Sara Mbago-Bhunu, ECDPM Great Insights magazine, Volume 10, Issue 2
Food systems can reduce inequality and sustain livelihoods for millions of people, but only if we produce food within our planet’s boundaries, make the right investments and create an inclusive and enabling environment for small-scale farmers in the agricultural sector.
The world is currently facing a triple crisis of hunger, climate change and energy access. Hunger has been rising for several years. In 2020 alone, 768 million people went to bed hungry. The situation was already dire before the COVID-19 pandemic, due to conflict and climate change. The additional stress of the global health emergency has magnified the vulnerability of our food systems and pushed millions more into hunger.
The majority of small-scale farmers in Africa rely on rainfed production, despite low levels of productivity. The devastating impact of climate change on these producers’ activities is a growing concern globally. As weather conditions become more variable and droughts, floods and cyclones grow increasingly frequent, farmers are less and less assured of a harvest. In addition, the environmental footprint of agriculture, and food systems more broadly, is now an urgent concern.
There has been progress in the energy sector, especially in the domain of renewables. However, the goal of energy access for all remains elusive. In sub-Saharan Africa, 570 million people lack electricity, and 900 million people lack access to clean cooking facilities (IREA 2021). Challenges related to the energy sector cost Africa an estimated 2-4 percent of its annual gross domestic product (GDP). This undermines sustainable economic growth, job creation, investments, well-being and health.

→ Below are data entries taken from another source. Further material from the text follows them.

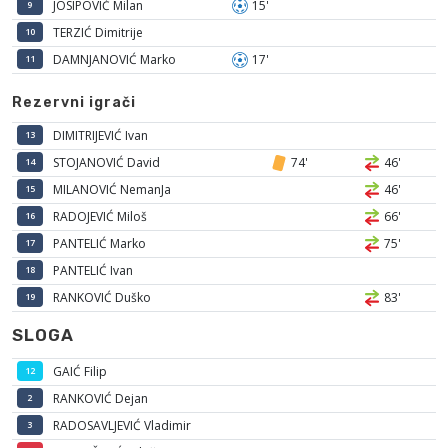
JOSIPOVIĆ Milan
15'
9
TERZIĆ Dimitrije
10
DAMNJANOVIĆ Marko
17'
11
Rezervni igrači
DIMITRIJEVIĆ Ivan
13
STOJANOVIĆ David
74'
46'
14
MILANOVIĆ NemanJa
46'
15
RADOJEVIĆ Miloš
66'
16
PANTELIĆ Marko
75'
17
PANTELIĆ Ivan
18
RANKOVIĆ Duško
83'
19
SLOGA
GAIĆ Filip
12
RANKOVIĆ Dejan
2
RADOSAVLJEVIĆ Vladimir
3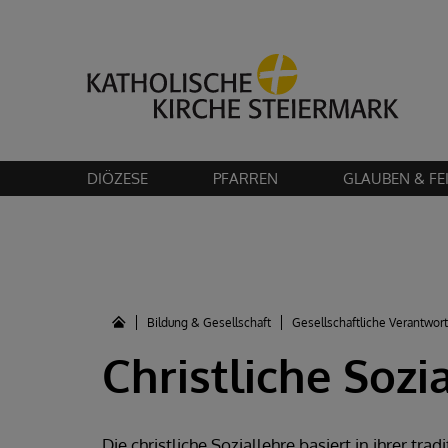
Bitte akzeptier
DIÖZESE
PFARREN
GLAUBEN & FE
Bildung & Gesellschaft
Gesellschaftliche Verantwor
Christliche Sozi
Die christliche Soziallehre basiert in ihrer tr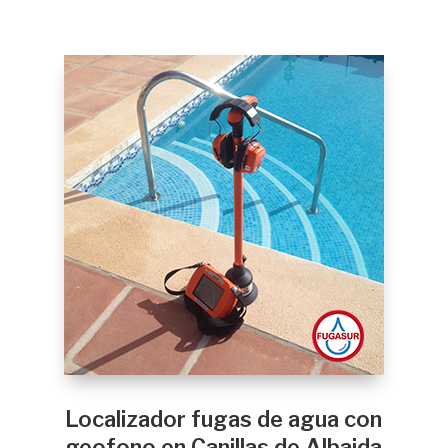
Localizador fugas de agua con
geofono en Canillas de Albaida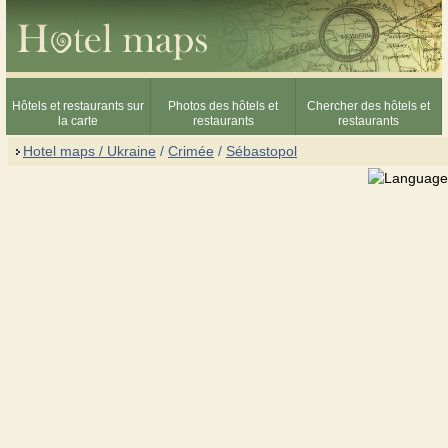
Hôtels et restaurants sur
Photos des hôtels et
Chercher des hôtels et
la carte
restaurants
restaurants
Hotel maps / Ukraine
/
Crimée
/
Sébastopol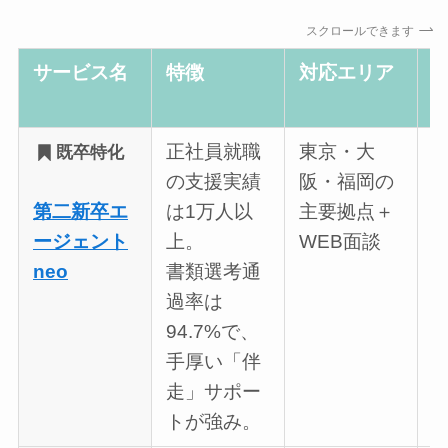
スクロールできます
サービス名
特徴
対応エリア
正社員就職
東京・大
既卒特化
の支援実績
阪・福岡の
第二新卒エ
は1万人以
主要拠点＋
ージェント
上。
WEB面談
neo
書類選考通
過率は
94.7%で、
手厚い「伴
走」サポー
トが強み。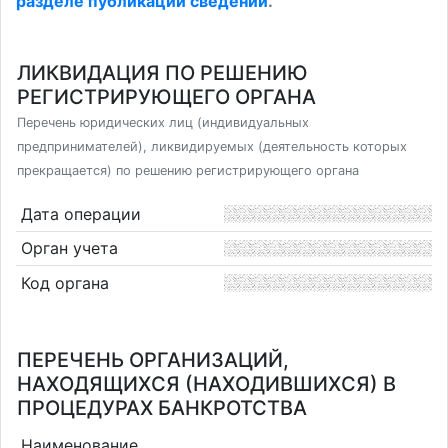
разделе публикации сведений
.
ЛИКВИДАЦИЯ ПО РЕШЕНИЮ
РЕГИСТРИРУЮЩЕГО ОРГАНА
Перечень юридических лиц (индивидуальных
предпринимателей), ликвидируемых (деятельность которых
прекращается) по решению регистрирующего органа
Дата операции
Орган учета
Код органа
ПЕРЕЧЕНЬ ОРГАНИЗАЦИЙ,
НАХОДЯЩИХСЯ (НАХОДИВШИХСЯ) В
ПРОЦЕДУРАХ БАНКРОТСТВА
Наименование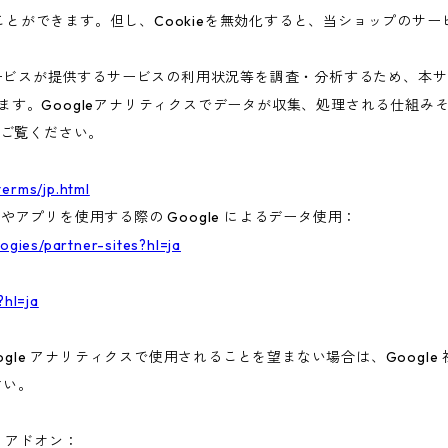
ることができます。但し、Cookieを無効化すると、当ショップのサ
ビスが提供するサービスの利用状況等を調査・分析するため、本サービス
います。Googleアナリティクスでデータが収集、処理される仕組みそ
ご覧ください。
terms/jp.html
トやアプリを使用する際の Google によるデータ使用：
logies/partner-sites?hl=ja
?hl=ja
gle アナリティクスで使用されることを望まない場合は、Google 社
さい。
ト アドオン：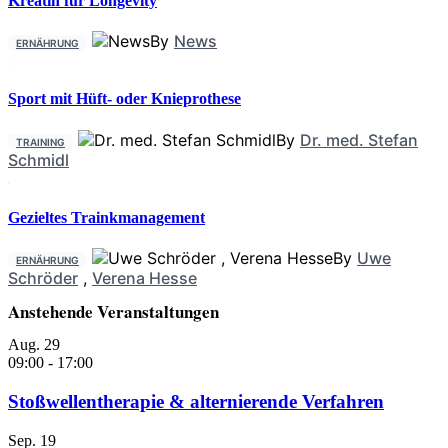
Kreatin für Longevity
By
News
ERNÄHRUNG
Sport mit Hüft- oder Knieprothese
By
Dr. med. Stefan
TRAINING
Schmidl
Gezieltes Trainkmanagement
By
Uwe
ERNÄHRUNG
Schröder
,
Verena Hesse
Anstehende Veranstaltungen
Aug.
29
09:00
-
17:00
Stoßwellentherapie & alternierende Verfahren
Sep.
19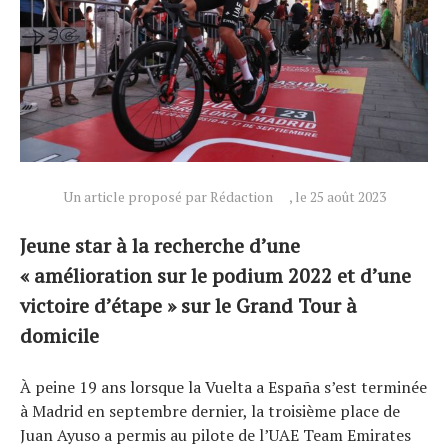
Un article proposé par Rédaction
, le 25 août 2023
Jeune star à la recherche d’une
« amélioration sur le podium 2022 et d’une
victoire d’étape » sur le Grand Tour à
domicile
À peine 19 ans lorsque la Vuelta a España s’est terminée
à Madrid en septembre dernier, la troisième place de
Juan Ayuso a permis au pilote de l’UAE Team Emirates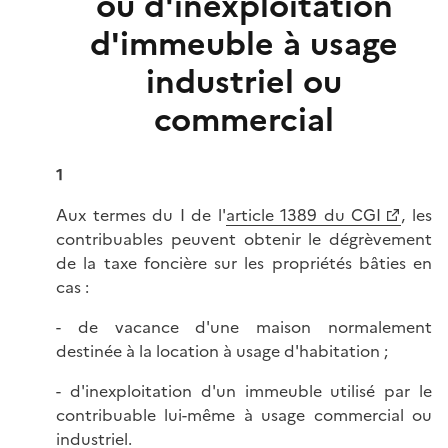
ou d'inexploitation
d'immeuble à usage
industriel ou
commercial
1
Aux termes du I de l'
article 1389 du CGI
, les
contribuables peuvent obtenir le dégrèvement
de la taxe foncière sur les propriétés bâties en
cas :
- de vacance d'une maison normalement
destinée à la location à usage d'habitation ;
- d'inexploitation d'un immeuble utilisé par le
contribuable lui-même à usage commercial ou
industriel.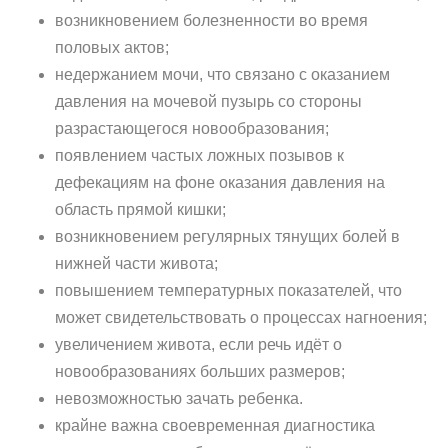
возникновением болезненности во время
половых актов;
недержанием мочи, что связано с оказанием
давления на мочевой пузырь со стороны
разрастающегося новообразования;
появлением частых ложных позывов к
дефекациям на фоне оказания давления на
область прямой кишки;
возникновением регулярных тянущих болей в
нижней части живота;
повышением температурных показателей, что
может свидетельствовать о процессах нагноения;
увеличением живота, если речь идёт о
новообразованиях больших размеров;
невозможностью зачать ребенка.
крайне важна своевременная диагностика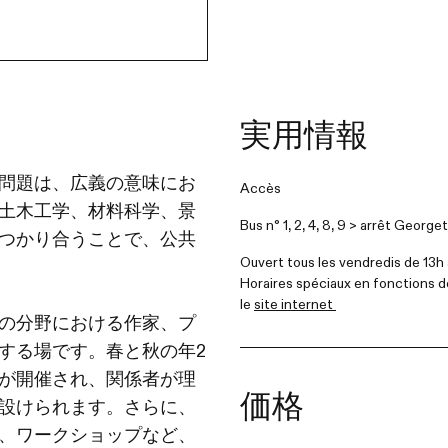
実用情報
問題は、広義の意味にお
Accès
土木工学、材料科学、景
Bus n° 1, 2, 4, 8, 9 > arrêt George
つかり合うことで、公共
Ouvert tous les vendredis de 13h 
Horaires spéciaux en fonctions de
le
site internet
の分野における作家、プ
する場です。春と秋の年2
が開催され、関係者が理
価格
設けられます。さらに、
、ワークショップなど、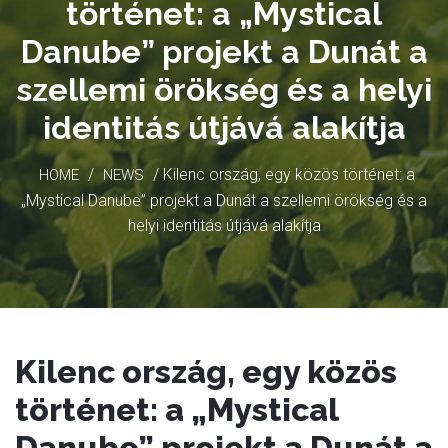
történet: a „Mystical
Danube” projekt a Dunát a
szellemi örökség és a helyi
identitás útjává alakítja
/
/ Kilenc ország, egy közös történet: a
HOME
NEWS
„Mystical Danube” projekt a Dunát a szellemi örökség és a
helyi identitás útjává alakítja
Kilenc ország, egy közös
történet: a „Mystical
Danube” projekt a Dunát a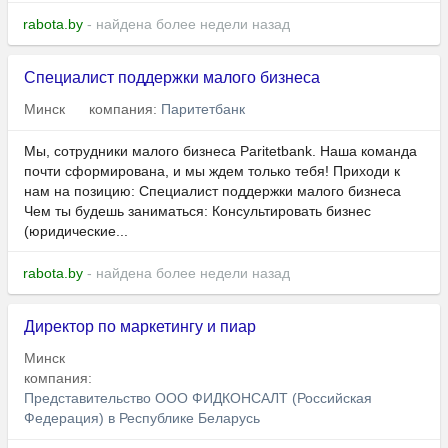
rabota.by
- найдена более недели назад
Специалист поддержки малого бизнеса
Минск
компания:
Паритетбанк
Мы, сотрудники малого бизнеса Paritetbank. Наша команда
почти сформирована, и мы ждем только тебя! Приходи к
нам на позицию: Специалист поддержки малого бизнеса
Чем ты будешь заниматься: Консультировать бизнес
(юридические...
rabota.by
- найдена более недели назад
Директор по маркетингу и пиар
Минск
компания:
Представительство ООО ФИДКОНСАЛТ (Российская
Федерация) в Республике Беларусь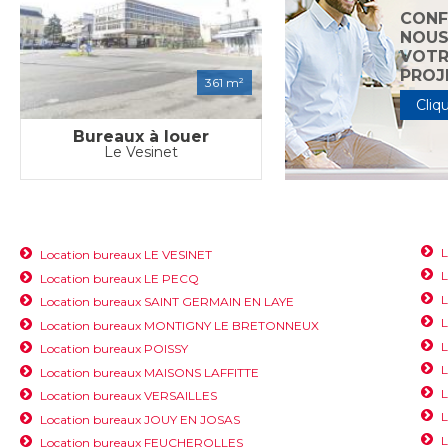
CONF
NOU
VOTR
PROJ
361 m²
Cliqu
Bureaux à louer
Le Vesinet
Location bureaux LE VESINET
L
Location bureaux LE PECQ
L
Location bureaux SAINT GERMAIN EN LAYE
L
Location bureaux MONTIGNY LE BRETONNEUX
Location bureaux POISSY
L
Location bureaux MAISONS LAFFITTE
L
Location bureaux VERSAILLES
L
Location bureaux JOUY EN JOSAS
L
Location bureaux FEUCHEROLLES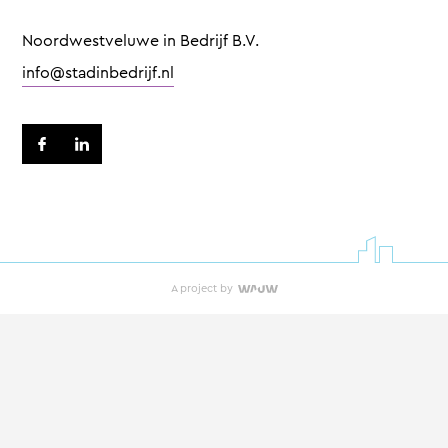
Noordwestveluwe in Bedrijf B.V.
info@stadinbedrijf.nl
A project by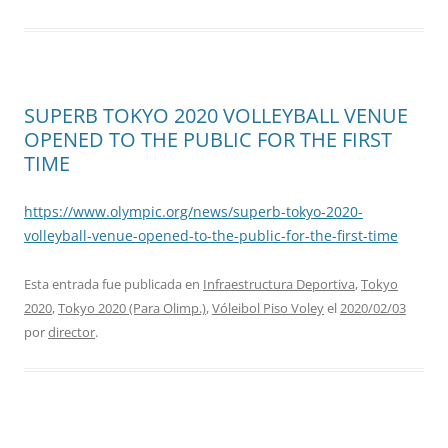
SUPERB TOKYO 2020 VOLLEYBALL VENUE
OPENED TO THE PUBLIC FOR THE FIRST
TIME
https://www.olympic.org/news/superb-tokyo-2020-
volleyball-venue-opened-to-the-public-for-the-first-time
Esta entrada fue publicada en
Infraestructura Deportiva
,
Tokyo
2020
,
Tokyo 2020 (Para Olimp.)
,
Vóleibol Piso Voley
el
2020/02/03
por
director
.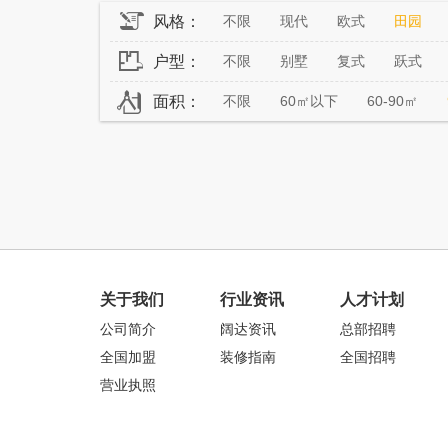
风格：
不限
现代
欧式
田园
户型：
不限
别墅
复式
跃式
面积：
不限
60㎡以下
60-90㎡
关于我们
行业资讯
人才计划
公司简介
阔达资讯
总部招聘
全国加盟
装修指南
全国招聘
营业执照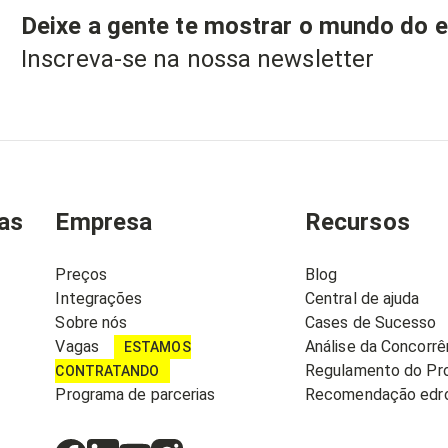
Deixe a gente te mostrar o mundo do
Inscreva-se na nossa newsletter
as
Empresa
Recursos
Preços
Blog
Integrações
Central de ajuda
Sobre nós
Cases de Sucesso
Vagas
Análise da Concorrê
ESTAMOS
Regulamento do Pr
CONTRATANDO
Programa de parcerias
Recomendação edro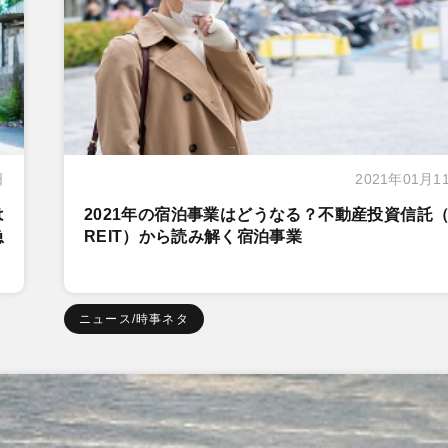
日
2021年01月1
は
2021年の宿泊事業はどうなる？不動産投資信託（
急
REIT）から読み解く宿泊事業
ニュース/時事ネタ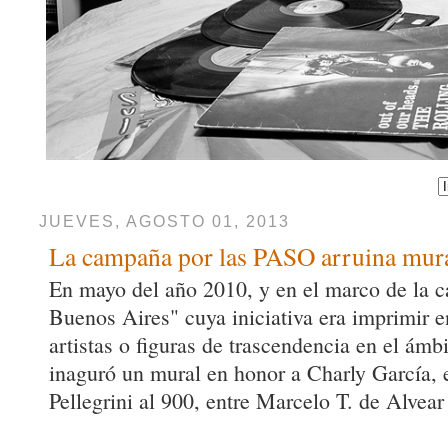
JUEVES, AGOSTO 01, 2013
La campaña por las PASO arruina mura
En mayo del año 2010, y en el marco de la
Buenos Aires" cuya iniciativa era imprimir e
artistas o figuras de trascendencia en el ámbi
inaguró un mural en honor a Charly García, e
Pellegrini al 900, entre Marcelo T. de Alvear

Traditionally, investments in agriculture have been driven mainly by public and bilateral actors. Over the last decade, we have seen substantial change in the sustainable development finance landscape. There are more types of financing instruments available. We now have crowdfunding, bonds, loans, guarantee schemes, equity schemes, challenge funds, grants, incubators, accelerators, carbon markets and payment for environmental services.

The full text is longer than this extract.